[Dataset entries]

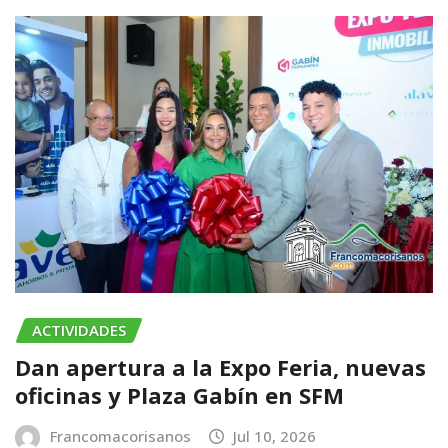
ACTIVIDADES
​Dan apertura a la Expo Feria, nuevas
oficinas y Plaza Gabín en SFM
Francomacorisanos
Jul 10, 2026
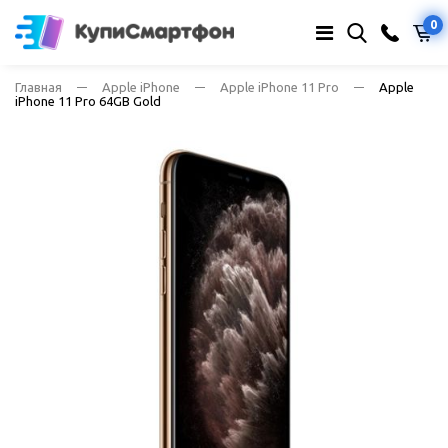
0
Главная
Apple iPhone
Apple iPhone 11 Pro
Apple
iPhone 11 Pro 64GB Gold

_Your instructions:_ Your answer should be an exact copy of the entries above, with no images included.

_Answer for the task:_
ACTIVIDADES
​Dan apertura a la Expo Feria, nuevas
oficinas y Plaza Gabín en SFM
Francomacorisanos
Jul 10, 2026
0
Главная
Apple iPhone
Apple iPhone 11 Pro
Apple
iPhone 11 Pro 64GB Gold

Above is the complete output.